# GOAL OF THE EXERCISE
Below are lines of data; count those containing the word "ежедневно" and write nothing but the number.

# DATA SUPPLIED
____

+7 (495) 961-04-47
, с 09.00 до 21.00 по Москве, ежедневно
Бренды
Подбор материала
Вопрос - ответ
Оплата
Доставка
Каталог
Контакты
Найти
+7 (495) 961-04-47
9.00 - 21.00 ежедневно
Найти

____

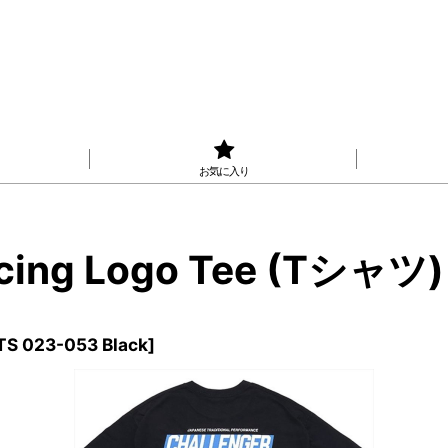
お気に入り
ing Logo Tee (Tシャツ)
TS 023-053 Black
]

____

# EXERCISE ANSWER
2